Hey everyone! I'm currently looking into the semantic search features offered by AWS Opensearch, specifically using the vectorsearch collection type. From what I gather in the documentation, it seems like I need to generate the embeddings for a field before I can even ingest my documents. I was hoping there might be an automatic way to generate these embeddings when I set up a knn_vector type. I've also read about integrating with Sagemaker or Bedrock, but I'm not seeing that option available for the serverless collection. Any insights or guidance would be really helpful, thanks!
5 Answers
Right? Pinecone definitely seems like a better deal when you look at AWS Opensearch pricing!
You could also utilize Bedrock's knowledge bases to generate embeddings automatically when you sync your data source, like S3. It involves mapping the fields properly, but it can be done with your existing OpenSearch setup.
It doesn't look like automatic embedding generation is supported right off the bat. However, you can set it up with the ML plugin along with an ingestion pipeline. This is based on the regular AWS Opensearch, so I can't say how it would play out in the serverless scenario though!

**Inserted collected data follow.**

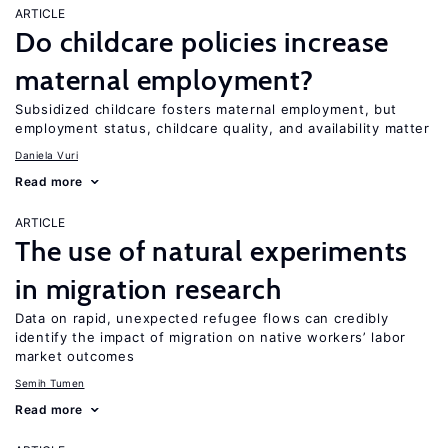
ARTICLE
Do childcare policies increase
maternal employment?
Subsidized childcare fosters maternal employment, but
employment status, childcare quality, and availability matter
Daniela Vuri
Read more
ARTICLE
The use of natural experiments
in migration research
Data on rapid, unexpected refugee flows can credibly
identify the impact of migration on native workers’ labor
market outcomes
Semih Tumen
Read more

Check out this link for more details.
Honestly, I'd recommend considering Pinecone instead. It's much more budget-friendly compared to AWS Opensearch costs.
Yep, you'll need to create the embeddings yourself. You can utilize AWS Bedrock, particularly with the Titan model, to help with this. Remember, embeddings are simply vectors that represent your text or other data in a certain space. OpenSearch won't know what you're trying to represent, whether it's a document field, the whole document, or something like an image. Just check those out!
Got it, I'm actually looking to use the pre-trained models mentioned in the OpenSearch docs. Thanks for the tip!